US 12,266,178 B2
	Video cover determining method and device, and storage medium
Mingxi Wang, Beijing (CN); Rongxin Gao, Beijing (CN); and Ning Li, Beijing (CN)
Assigned to BEIJING XIAOMI MOBILE SOFTWARE CO., LTD., Beijing (CN)
Filed by BEIJING XIAOMI MOBILE SOFTWARE CO., LTD., Beijing (CN)
Filed on May 31, 2021, as Appl. No. 17/334,971.
Claims priority of application No. 202011230221.X (CN), filed on Nov. 6, 2020.
Prior Publication US 2022/0147741 A1, May 12, 2022
Int. Cl. G06V 20/40 (2022.01); G06F 16/738 (2019.01); G06F 18/22 (2023.01)
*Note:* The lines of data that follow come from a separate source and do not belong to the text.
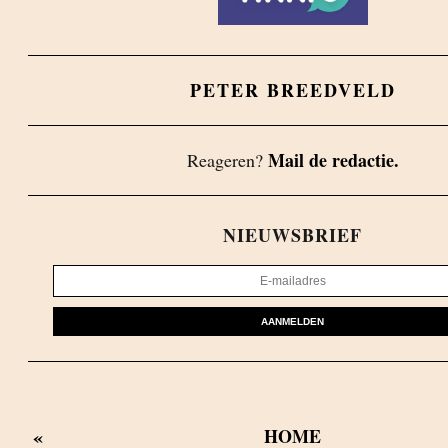
PETER BREEDVELD
Mail de redactie.
Reageren?
NIEUWSBRIEF
AANMELDEN
«
HOME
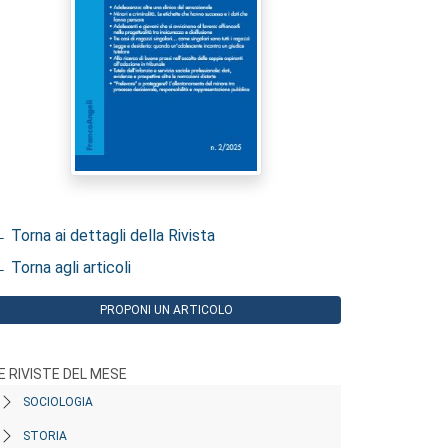
 Torna ai dettagli della Rivista
 Torna agli articoli
PROPONI UN ARTICOLO
E RIVISTE DEL MESE
SOCIOLOGIA
STORIA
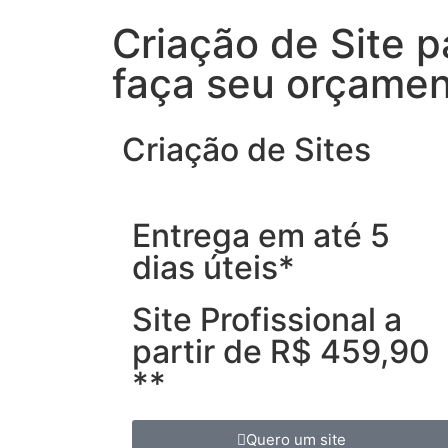
Criação de Site 
faça seu orçame
Criação de Sites
Entrega em até 5
dias úteis*
Site Profissional a
partir de R$ 459,90
**
Quero um site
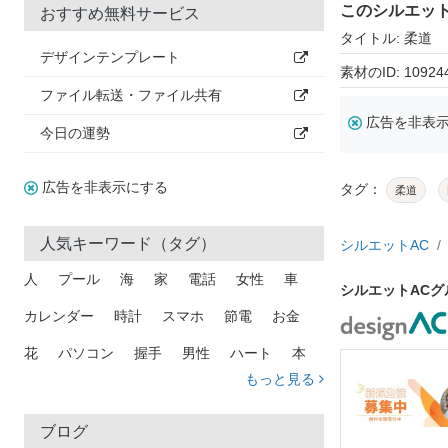
このシルエッ
おすすめ無料サービス
タイトル: 柔道
デザインテンプレート
素材のID: 10924
ファイル転送・ファイル共有
広告を非表
今日の運勢
広告を非表示にする
タグ：
柔道
人気キーワード（タグ）
シルエットAC
人
プール
海
家
電話
女性
車
シルエットAC
カレンダー
時計
スマホ
節電
お金
花
パソコン
握手
男性
ハート
本
もっと見る
矢印
猫
手
メール
トラック
木
犬
吹き出し
カメラ
星
プレゼント
ブログ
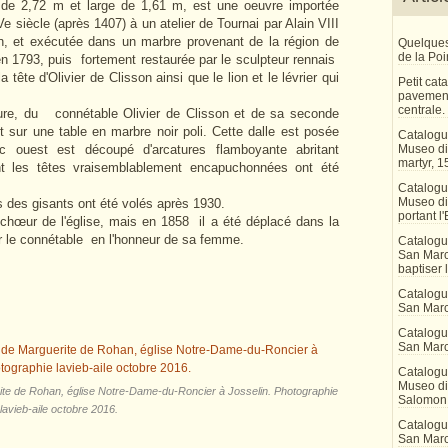
de 2,72 m et large de 1,61 m, est une o
euvre importée
siècle (après 1407) à un atelier de Tournai par Alain VIII
on, et exécutée dans un marbre provenant de la région de
Quelques
de la Po
en 1793, puis fortement restaurée par le sculpteur rennais
 tête d'Olivier de Clisson ainsi que le lion et le lévrier qui
Petit ca
pavement
centrale.
ure, du connétable Olivier de Clisson et de sa seconde
sur une table en marbre noir poli. Cette dalle est posée
Catalogu
 ouest est découpé d'arcatures flamboyante abritant
Museo di 
martyr, 1
nt les têtes vraisemblablement encapuchonnées ont été
Catalogu
Museo di
s des gisants ont été volés après 1930.
portant l'
 chœur de l'église, mais en 1858 il a été déplacé dans la
r le connétable en l'honneur de sa femme.
Catalogu
San Marco
baptiser 
Catalogu
San Marc
Catalogu
San Marc
Catalogu
Museo di 
rite de Rohan, église Notre-Dame-du-Roncier à Josselin. Photographie
Salomon
lavieb-aile octobre 2016.
Catalogu
San Marco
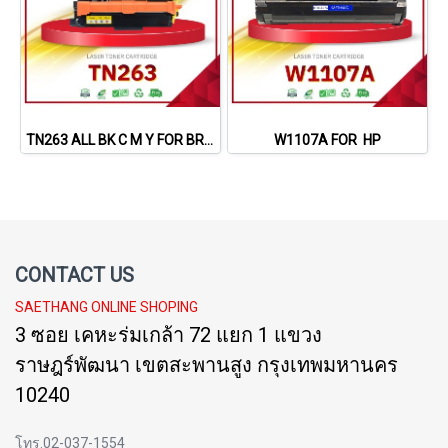
TN263 ALL BK C M Y FOR BROTHER
W1107A FOR HP
CONTACT US
SAETHANG ONLINE SHOPING
3 ซอย เคหะร่มเกล้า 72 แยก 1 แขวง
ราษฎร์พัฒนา เขตสะพานสูง กรุงเทพมหานคร
10240
โทร.02-037-1554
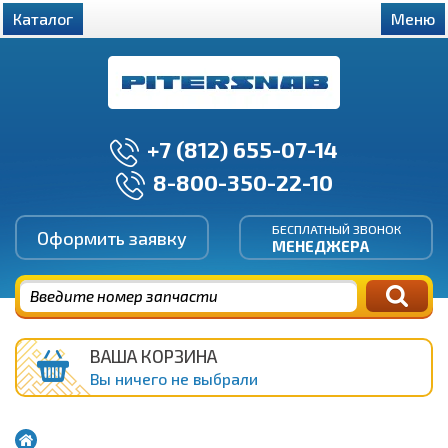
Каталог
Меню
+7 (812) 655-07-14
8-800-350-22-10
БЕСПЛАТНЫЙ ЗВОНОК
Оформить заявку
МЕНЕДЖЕРА
ВАША КОРЗИНА
Вы ничего не выбрали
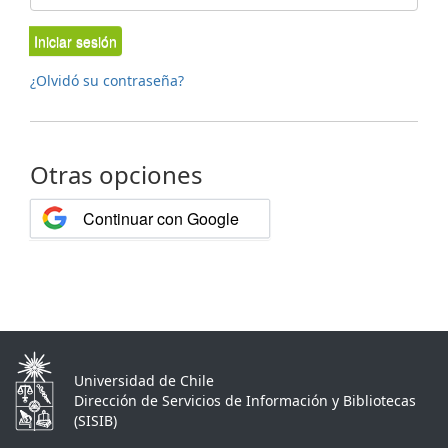
Iniciar sesión
¿Olvidó su contraseña?
Otras opciones
Continuar con Google
Universidad de Chile
Dirección de Servicios de Información y Bibliotecas
(SISIB)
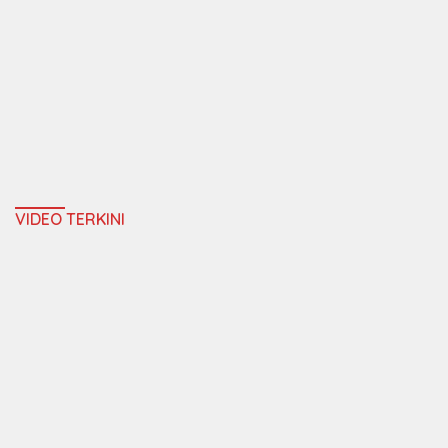
VIDEO TERKINI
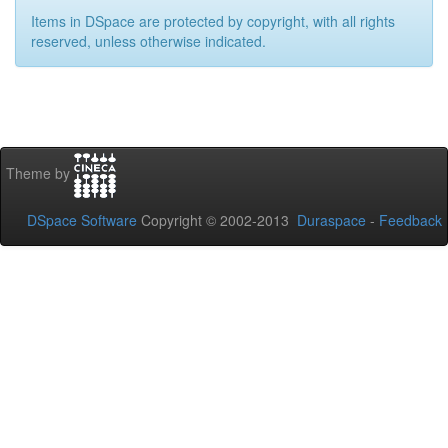
Items in DSpace are protected by copyright, with all rights
reserved, unless otherwise indicated.
Theme by
DSpace Software
Copyright © 2002-2013
Duraspace
-
Feedback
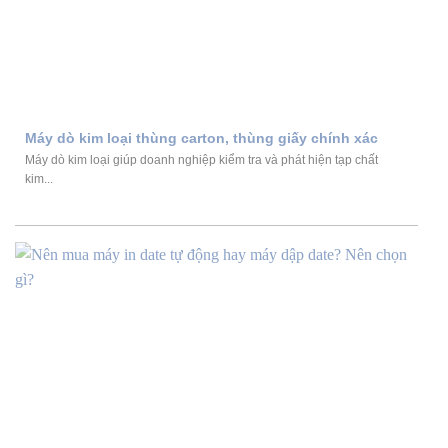
Máy dò kim loại thùng carton, thùng giấy chính xác
Máy dò kim loại giúp doanh nghiệp kiểm tra và phát hiện tạp chất
kim...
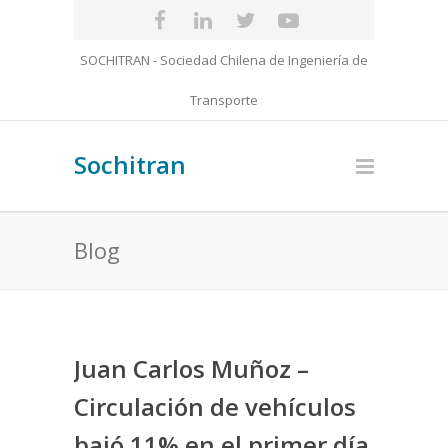
SOCHITRAN - Sociedad Chilena de Ingeniería de
Transporte
Sochitran
Blog
Juan Carlos Muñoz –
Circulación de vehículos
bajó 11% en el primer día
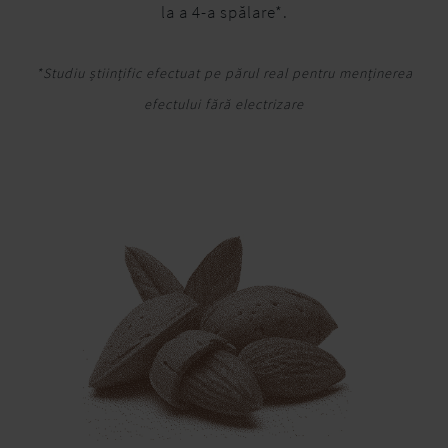
la a 4-a spălare*.
*Studiu științific efectuat pe părul real pentru menținerea
efectului fără electrizare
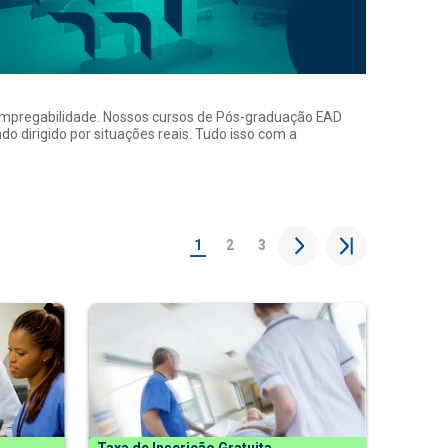
a empregabilidade. Nossos cursos de Pós-graduação EAD
o dirigido por situações reais. Tudo isso com a
1
2
3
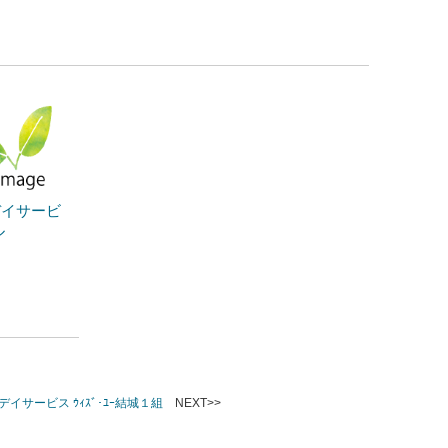
デイサービ
ル
イサービス ｳｨｽﾞ･ﾕｰ結城１組
NEXT>>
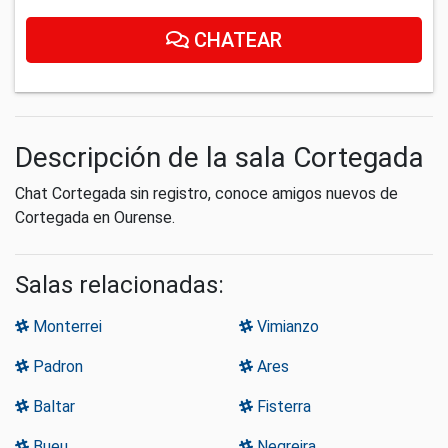
CHATEAR
Descripción de la sala Cortegada
Chat Cortegada sin registro, conoce amigos nuevos de
Cortegada en Ourense.
Salas relacionadas:
Monterrei
Vimianzo
Padron
Ares
Baltar
Fisterra
Bueu
Negreira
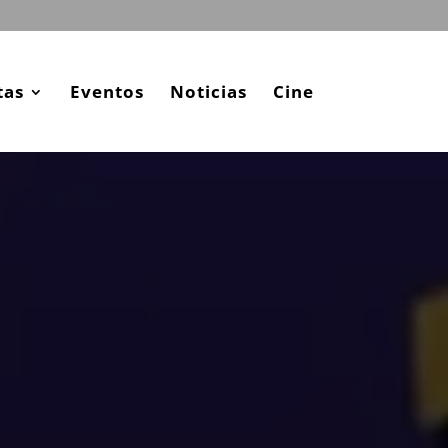
tas
Eventos
Noticias
Cine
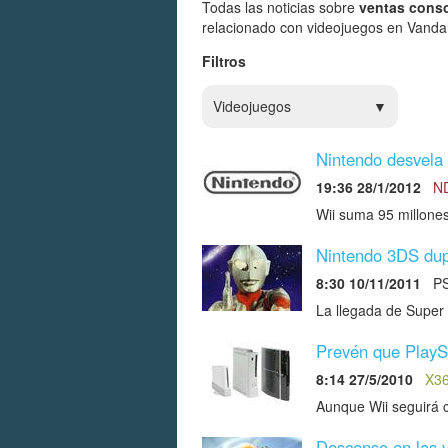
Todas las noticias sobre
ventas cons
relacionado con videojuegos en Vandal
Filtros
Videojuegos
Nintendo desvela 
19:36 28/1/2012
N
Wii suma 95 millones
Nintendo 3DS dup
8:30 10/11/2011
P
La llegada de Super 
Prevén que PlayS
8:14 27/5/2010
X3
Aunque Wii seguirá 
Descenso en las 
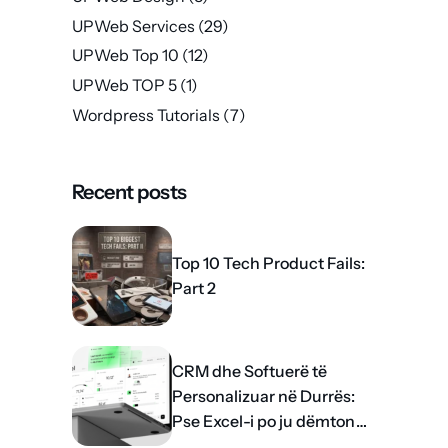
UPWeb Services
(29)
UPWeb Top 10
(12)
UPWeb TOP 5
(1)
Wordpress Tutorials
(7)
Recent posts
Top 10 Tech Product Fails:
Part 2
CRM dhe Softuerë të
Personalizuar në Durrës:
Pse Excel-i po ju dëmton
rritjen?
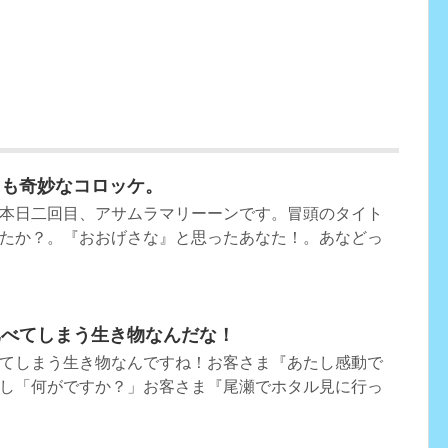
にも奇妙なコロッケ。
本日二回目、アサムラマリーーンです。冒頭のタイト
たか？。『おおげさな』と思ったあなた！。あなどっ
比べてしまう生き物なんだな！
てしまう生き物なんですね！お客さま『あたし感動で
し「何がですか？」お客さま『尾瀬でホタル見に行っ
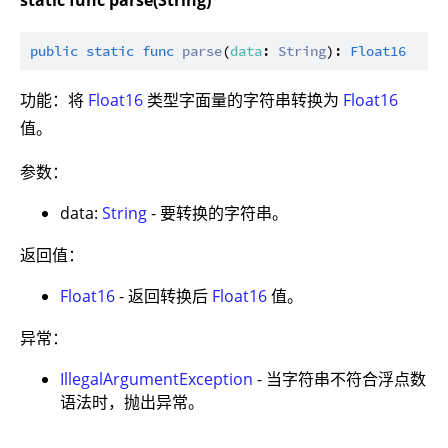
public
static
func
parse
(
data
: 
String
): 
Float16
功能：将
Float16
类型字面量的字符串转换为
Float16
值。
参数：
data:
String
- 要转换的字符串。
返回值：
Float16
- 返回转换后
Float16
值。
异常：
IllegalArgumentException
- 当字符串不符合浮点数
语法时，抛出异常。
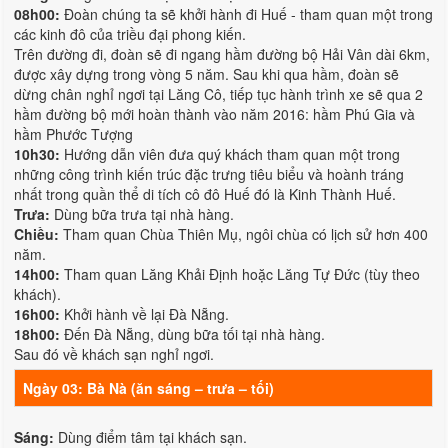
08h00:
Đoàn chúng ta sẽ khởi hành đi Huế - tham quan một trong
các kinh đô của triều đại phong kiến.
Trên đường đi, đoàn sẽ đi ngang hầm đường bộ Hải Vân dài 6km,
được xây dựng trong vòng 5 năm. Sau khi qua hầm, đoàn sẽ
dừng chân nghỉ ngơi tại Lăng Cô, tiếp tục hành trình xe sẽ qua 2
hầm đường bộ mới hoàn thành vào năm 2016: hầm Phú Gia và
hầm Phước Tượng
10h30:
Hướng dẫn viên đưa quý khách tham quan một trong
những công trình kiến trúc đặc trưng tiêu biểu và hoành tráng
nhất trong quần thể di tích cô đô Huế đó là Kinh Thành Huế.
Trưa:
Dùng bữa trưa tại nhà hàng.
Chiều:
Tham quan Chùa Thiên Mụ, ngôi chùa có lịch sử hơn 400
năm.
14h00:
Tham quan Lăng Khải Định hoặc Lăng Tự Đức (tùy theo
khách).
16h00:
Khởi hành về lại Đà Nẵng.
18h00:
Đến Đà Nẵng, dùng bữa tối tại nhà hàng.
Sau đó về khách sạn nghỉ ngơi.
Ngày 03: Bà Nà (ăn sáng – trưa – tối)
Sáng:
Dùng điểm tâm tại khách sạn.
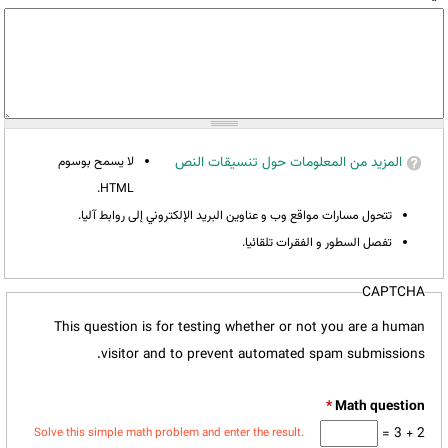
المزيد من المعلومات حول تنسيقات النص
لا يسمح بوسوم
HTML.
تتحول مسارات مواقع وب و عناوين البريد الإلكتروني إلى روابط آليا.
تفصل السطور و الفقرات تلقائيا.
CAPTCHA
This question is for testing whether or not you are a human
visitor and to prevent automated spam submissions.
*
2 + 3 =
Solve this simple math problem and enter the result.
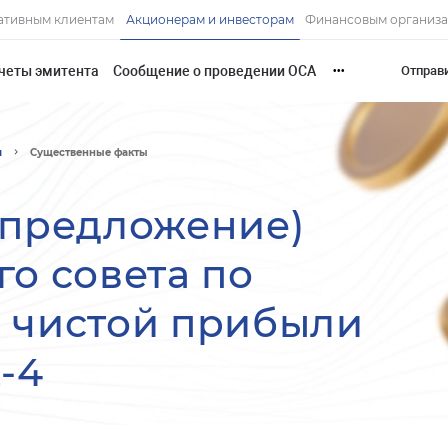
ативным клиентам
Акционерам и инвесторам
Финансовым организ
четы эмитента
Сообщение о проведении ОСА
Отправ
•••
и
Существенные факты
(предложение)
о совета по
 чистой прибыли
-4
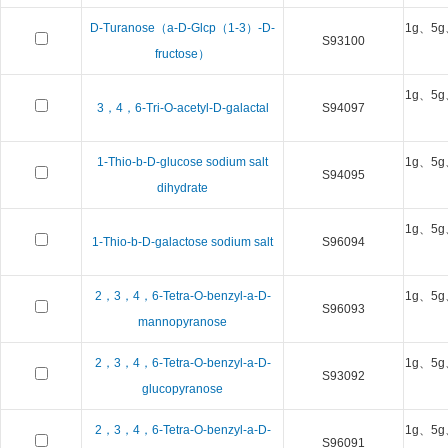
D-Turanose（a-D-Glcp（1-3）-D-
1g、5g
S93100
fructose）
1g、5g
3，4，6-Tri-O-acetyl-D-galactal
S94097
1-Thio-b-D-glucose sodium salt
1g、5g
S94095
dihydrate
1g、5g
1-Thio-b-D-galactose sodium salt
S96094
2，3，4，6-Tetra-O-benzyl-a-D-
1g、5g
S96093
mannopyranose
2，3，4，6-Tetra-O-benzyl-a-D-
1g、5g
S93092
glucopyranose
2，3，4，6-Tetra-O-benzyl-a-D-
1g、5g
S96091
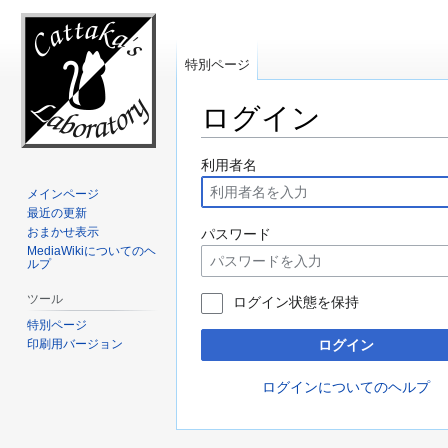
特別ページ
ログイン
ナ
検
利用者名
ビ
索
メインページ
ゲ
に
最近の更新
ー
移
おまかせ表示
パスワード
MediaWikiについてのヘ
シ
動
ルプ
ョ
ン
ツール
ログイン状態を保持
に
特別ページ
移
印刷用バージョン
ログイン
動
ログインについてのヘルプ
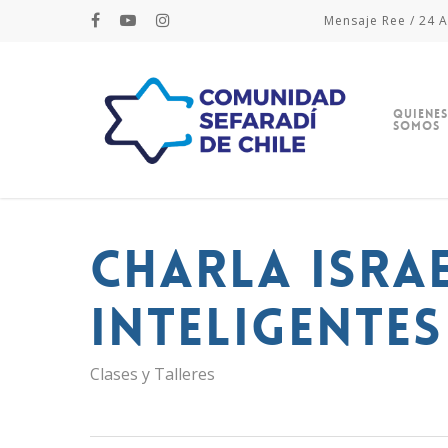
Mensaje Ree / 24 A
Quienes
Somos
CHARLA Isra
Inteligentes
Clases y Talleres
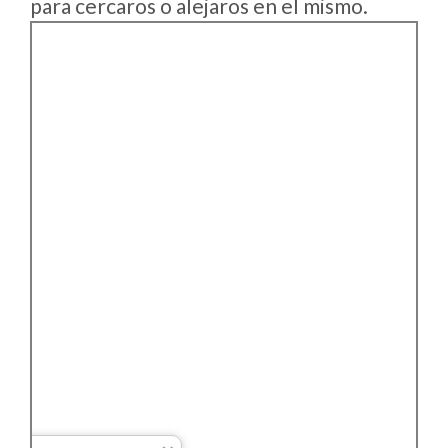
para cercaros o alejaros en el mismo.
CPC G06V 20/46 (2022.01) [G06F 16/739 (2019.01); G06F 18/22 (2023.01)]

12 Claims

1. A method for determining a video cover image, comprising:

obtaining a candidate image set containing a plurality of image frames to be processed by determining the plurality of image frames to be processed from a video to be processed, each of the plurality of image frames to be processed containing at least one target object;

inputting each of the plurality of image frames to be processed into an image scoring network to obtain a black edge size of each of the plurality of image frames to be processed, a brightness score of each of the plurality of image frames to be processed, and a definition score of each of the plurality of image frames to be processed, wherein the image scoring network is obtained based on neural network training;

weighting the black edge size of each of the plurality of image frames to be processed, the brightness score of each of the plurality of image frames to be processed, and the definition score of each of the plurality of image frames to be processed;

summing the weighted black edge size of a picture where each of the plurality of image frames to be processed is located, the weighted brightness score of each of the plurality of image frames to be processed, and the weighted definition score of each of the plurality of image frames to be processed to obtain an image feature score of each of the plurality of image frames to be processed, wherein image features of an image frame to be processed comprise: a black edge, a brightness, and a definition, and the black edge is a black part except picture content in the image frame to be processed;

inputting each of the plurality of image frames to be processed into an object scoring network to obtain a number of person images in each of the plurality of image frames to be processed, a location of a person image in the image frame to be processed, a size of the person image, a definition score of the person image, an eye state score of a person in the person image, an expression score of the person in the person image, and a pose score of the person in the person image, wherein the object scoring network is obtained based on neural network training;

obtaining an object feature score of each of the plurality of image frames to be processed based on the number of the person images in each of the plurality of image frames to be processed, the location of the person image in the image frame to be processed, the size of the person image, the definition score of the person image, the eye state score of the person in the person image, the expression score of the person in the person image, and the pose score of the person in the person image;

inputting each of the plurality of image frames to be processed into an aesthetic scoring network to obtain a composition score of each of the image frames to be processed and a color richness score of each of the plurality of image frames to be processed, wherein the aesthetic scoring network is obtained based on neural network training;

obtaining an aesthetic feature score of each of the plurality of image frames to be processed based on the composition score of each of the plurality of image frames to be processed and the color richness score of each of the plurality of image frames to be processed;

obtaining the target score of each of the plurality of image frames to be processed based on the image feature score, the object feature score, and the aesthetic feature score; and

sorting a plurality of target scores of the plurality of image frames to be processed according to a set order to obtain a sorting result, and determining the video cover image of the video to be processed from the plurality of image frames to be processed according to the sorting result.